Однако надо было хоть как-то среагировать, и поэтому Ларенчук надул щеки, страшно вытаращил глаза и повторил свою недавнюю находку.
– Это потому, что они тебе завидуют.
Пуськов медленно и важно опустил подбородок и снова вздернул его, замерев ожившим медальонным профилем. Причем выражал этот профиль одобрение и понимание.
Ларенчук посмотрел с опаской на него, на остывшую закуску, запотевшие бока ополовиненной бутылки и, вдохнув, продолжил.
– Вот от того они тебе и завидуют, что, небось, Калинин ни на кого песни не пел. Калинин пел только на твои стихи. Понятное дело, что они тебе завидуют.
Каждое слово Ларенчука сопровождал едва заметный кивок – казалось, что преподаватель принимает экзамен у старательного студента.
– Ну, кто из них может сказать, что на его стихи пели песни сам Калинин? Прошло уже много лет, но все равно, никто не может этим похвастаться, этим самым, что не его стихи пел песни сам Калинин.
– Да – низким и протяжным голосом повторил Пуськов – на мои стихи пел песни сам Калинин. Кто еще может похвастаться тем, что на его стихи пел песни Калинин?
– Да, да, никто не может похвастаться тем, что на его стихи пел песни сам Калинин.
– Да, да, да, Калинин пел песни только на стихи Пуськова…
– Белый слон – Ларенчук вдруг почувствовал странное вдохновение – белый слон – это истинно народная песня, которую гениально исполнил Калинин…

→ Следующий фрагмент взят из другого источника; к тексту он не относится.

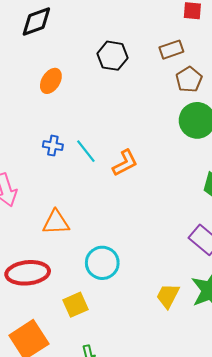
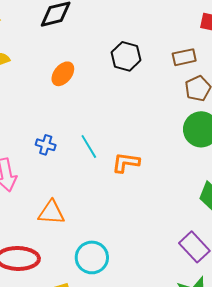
blue cross: (53, 146) -> (46, 145), moved
orange L-shape: (125, 163) -> (126, 163), turned -152

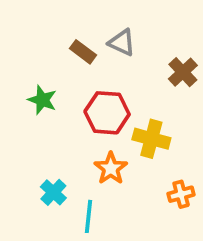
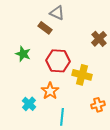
gray triangle: (122, 43) -> (57, 13), moved
orange star: (111, 168) -> (50, 91), moved
cyan line: (89, 216) -> (62, 117), moved

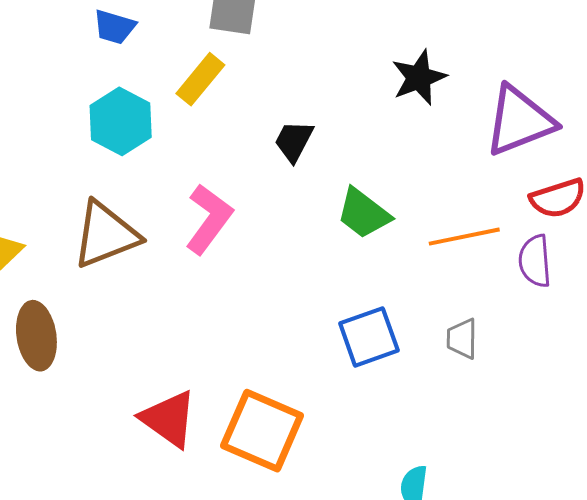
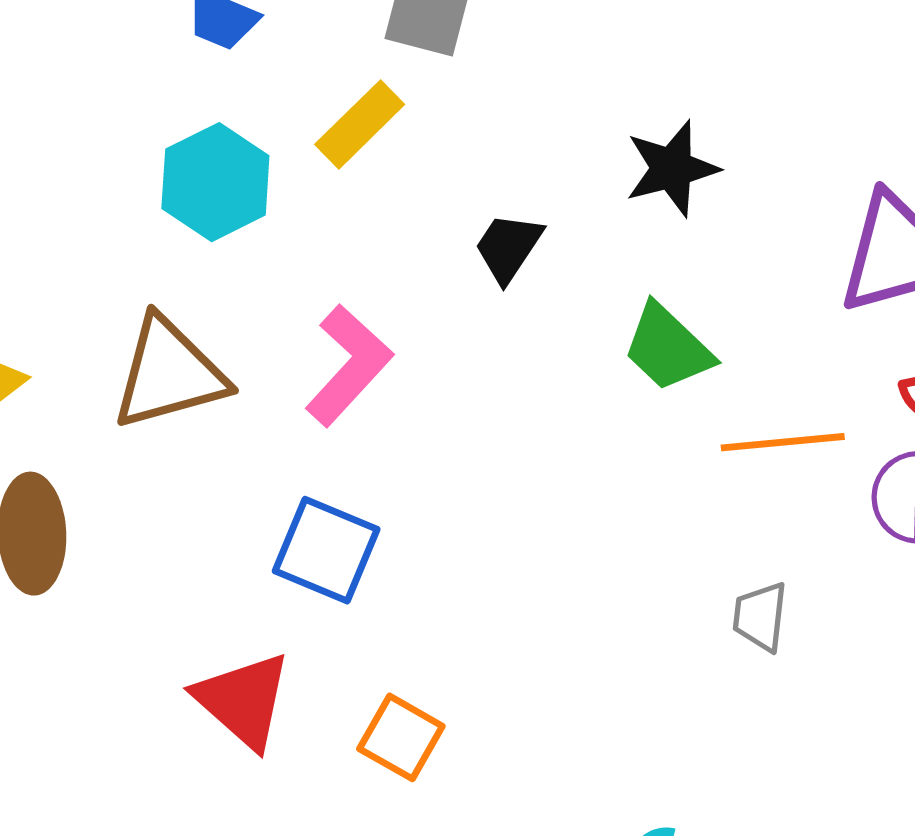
black star: (419, 78) -> (672, 168), moved
green trapezoid: (364, 213) -> (668, 348), moved
blue square: (369, 337) -> (326, 550), moved, turned 36
orange square: (262, 431) -> (401, 737), size x0.6

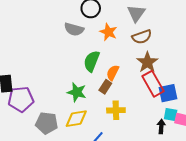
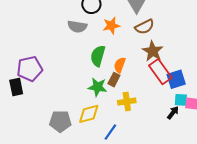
orange star: (108, 32) -> (111, 26), turned -30
green star: (77, 92) -> (97, 87), moved
purple pentagon: (21, 99) -> (30, 69), moved
black arrow: (161, 126) -> (173, 113), turned 40

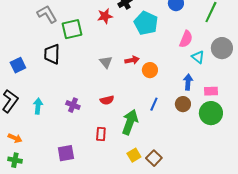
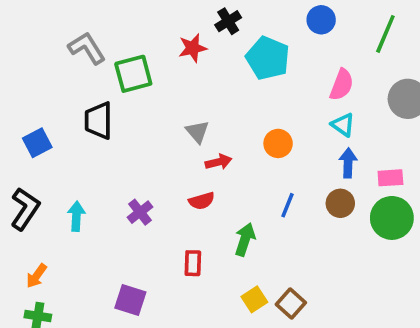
cyan triangle: (198, 57) -> (343, 125), moved
red arrow: (132, 60) -> (219, 162), moved
purple cross: (73, 105) -> (140, 212), turned 32
green arrow: (130, 122) -> (245, 239), size x0.7
orange arrow: (15, 138) -> (36, 276), turned 104
purple square: (66, 153) -> (130, 300), turned 30

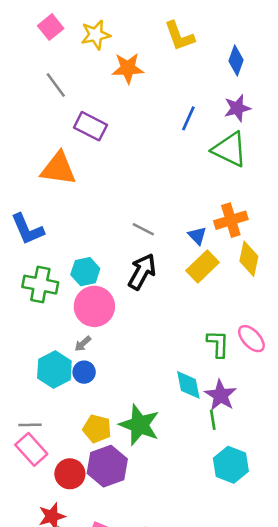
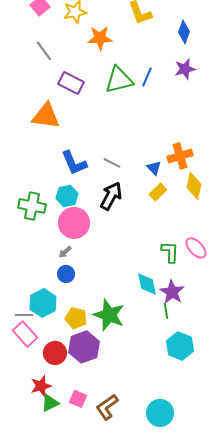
green triangle: (230, 149) -> (119, 80), moved, turned -40
blue L-shape: (27, 229) -> (74, 163), moved
yellow rectangle: (203, 267) -> (158, 192), size x0.7
cyan hexagon: (54, 370) -> (43, 303), moved

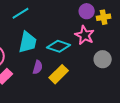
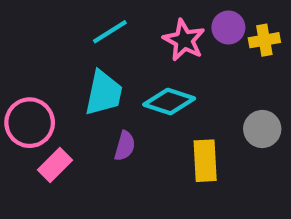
cyan line: (21, 13) -> (110, 32), moved
pink star: (85, 35) -> (184, 40), moved
yellow rectangle: (59, 74) -> (205, 161), moved, turned -48

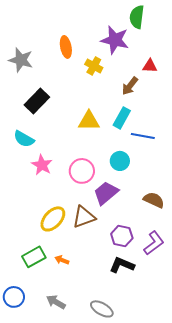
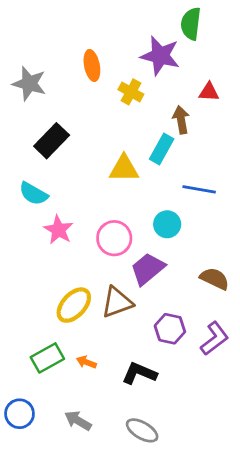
brown arrow: (130, 86) -> (181, 120), turned 132
cyan rectangle: (122, 118) -> (162, 149), moved
black L-shape: (122, 265) -> (139, 373), moved

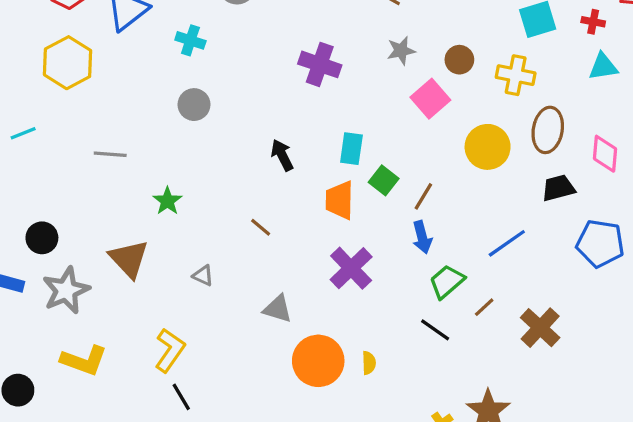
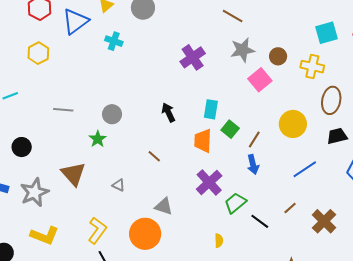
gray star: (401, 51) -> (242, 50), size x1.4
yellow hexagon: (68, 63) -> (38, 53), size x0.7
purple cross: (320, 64) -> (193, 57), turned 35
gray circle: (194, 105) -> (112, 114), moved
yellow circle: (488, 147) -> (293, 124), moved
black circle: (42, 238) -> (22, 147), moved
green trapezoid: (447, 282) -> (235, 203), moved
orange circle: (318, 361) -> (145, 234), moved

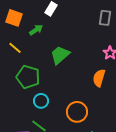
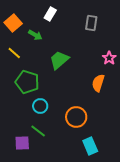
orange square: (14, 18) -> (13, 23), turned 30
gray rectangle: (105, 18) -> (91, 23), moved
green arrow: (36, 30) -> (35, 35), turned 64

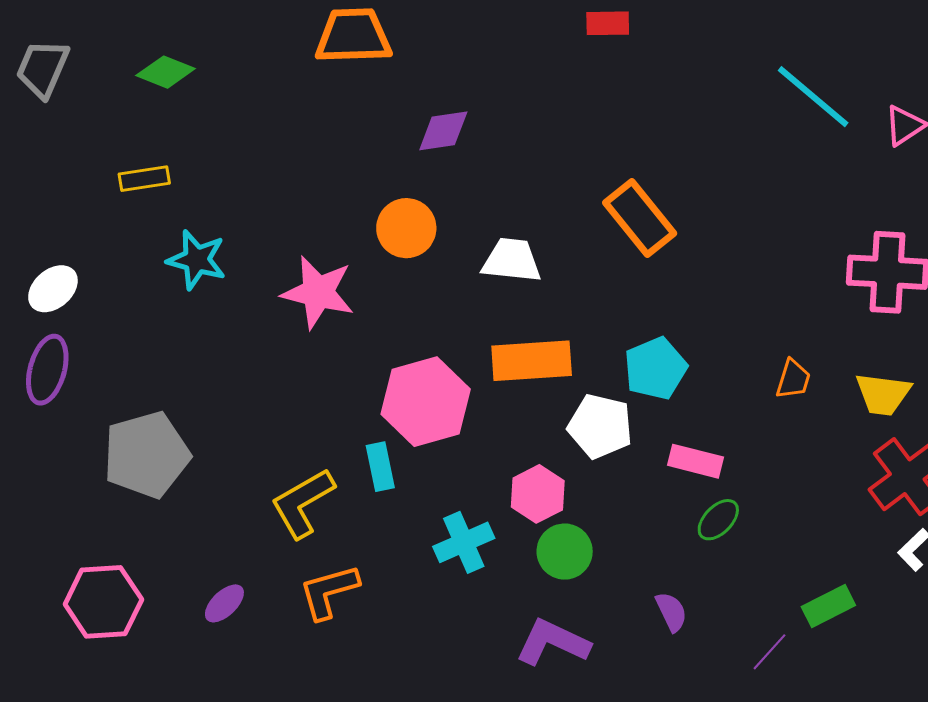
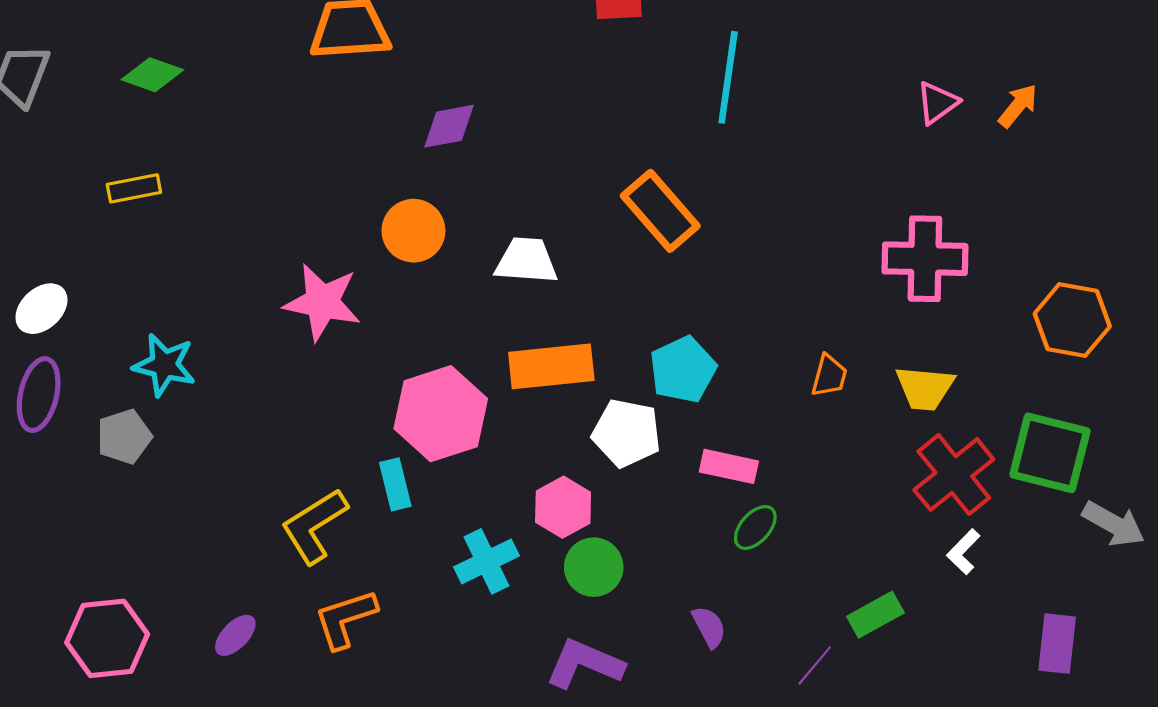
cyan line: (813, 97) -> (728, 77), moved, turned 60
cyan star: (197, 260) -> (164, 365), moved
gray pentagon: (147, 455) -> (124, 437), moved, size x0.6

– Да – эхом вторил Пуськов рассыпающемуся мелким бесом Ларенчуку – мою гениальную песню гениально исполнил Калинин… потому что мою гениальную песню написал воистину народный и гениальный поэт…

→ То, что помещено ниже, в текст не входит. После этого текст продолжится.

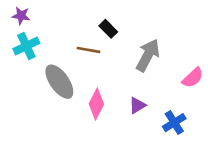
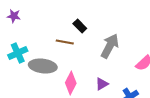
cyan cross: (26, 46) -> (18, 53), moved
gray ellipse: (59, 82) -> (43, 66), turned -48

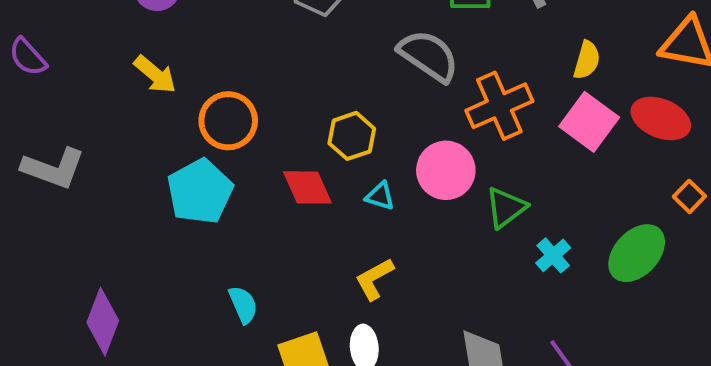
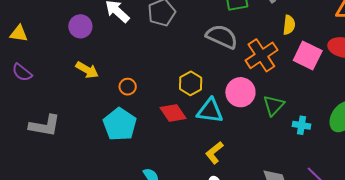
yellow semicircle: (587, 60) -> (289, 25), moved
orange circle: (228, 121) -> (128, 87), size x0.6
cyan triangle: (380, 196) -> (210, 111), size x1.8
cyan cross: (553, 255) -> (301, 125), turned -30

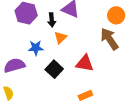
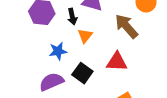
brown arrow: (109, 39) -> (126, 26), moved
purple semicircle: (14, 65) -> (51, 82), moved

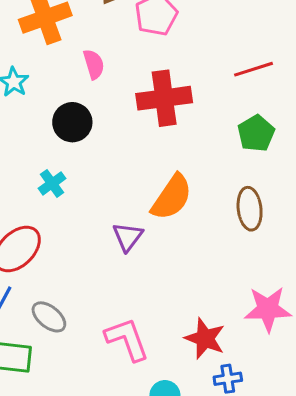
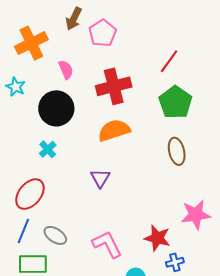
red line: (253, 69) -> (169, 61), turned -30
black circle: (72, 122) -> (56, 108), size x1.4
green pentagon: (256, 133) -> (175, 102), size x1.4
orange semicircle: (172, 197) -> (114, 130), moved, turned -136

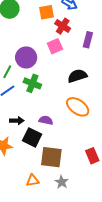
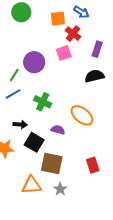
black semicircle: (77, 76) -> (94, 76), moved
green cross: (32, 83) -> (43, 102), moved
purple semicircle: (46, 120) -> (58, 130), moved
orange triangle: (33, 180) -> (31, 185), size x1.5

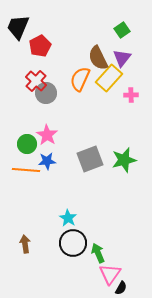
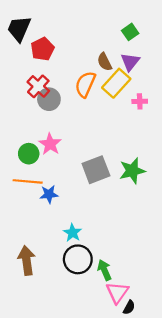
brown semicircle: (98, 58) -> (104, 62), size x0.7
blue star: (47, 161) -> (49, 194), moved
brown arrow: (25, 244) -> (27, 260), size x1.5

Ларенчук вытер истекающий потом лоб – как-то он разволновался, распевая дифирамбы подпитому гению. Но – судя по всему он нашел верный ход – золотую жилу, которая могла его обеспечивать всем необходимым длительное время. Пуськов шевельнул профилем и покосился недоуменно. Ларенчук вздохнул – но в эти секунды решалась его судьба.
– В самом деле – кому еще в голову может придти завидовать честнейшему и… по-ря-до-чней – шему человеку…

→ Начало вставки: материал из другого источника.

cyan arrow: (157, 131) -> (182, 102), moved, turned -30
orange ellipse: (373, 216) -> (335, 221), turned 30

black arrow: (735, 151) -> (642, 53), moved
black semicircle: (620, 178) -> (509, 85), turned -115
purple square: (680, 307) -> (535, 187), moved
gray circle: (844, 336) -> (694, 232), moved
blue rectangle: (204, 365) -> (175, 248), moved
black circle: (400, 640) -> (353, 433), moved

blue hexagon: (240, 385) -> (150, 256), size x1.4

– На стихи которого поют песни звезды эстрады
– Да, на стихи которого поют песни звезды эстрады поют – ну кто может завидовать этому честнейшему человеку? Только подлецы и подонки, свиньи и сволочи, как их еще назвать?
– Завистниками их назвать можно, завистниками и подлецами, мерзавцами и еще раз мерзавцами, подлецами и свиньями…
Пуськов разошелся, и Ларенчук пожалел, что позволил ему так быстро соскочить с нужного направления.
– Вот я и говорю – что негоже вам, эталону порядочности и благородства, обращать внимание на всяких
Пуськов резко вскинул голову.
– Не нужно тебе обращать внимание на всяких нехороших людей. Тебя ждут великие свершения и новые открытия…
Ларенчук с тоской посмотрел на водку. Если самовлюбленный гений не сообразит, что пора промочить горло, то рискует лишиться потока живительных славословий.
Но Пуськов за свои немалые лета хорошо усвоил одно правило – если ты хочешь, чтобы тебя хвалили, не забывай хвалить сам. Или наливай, если человек далек от сложного мира искусства. Михаил открыл глаза и, приглядевшись к своему товарищу, быстро налил еще по одной, не забыв укоризненно покачать головой – нехорошо, мол, некрасиво, пить вот так много и безудержно.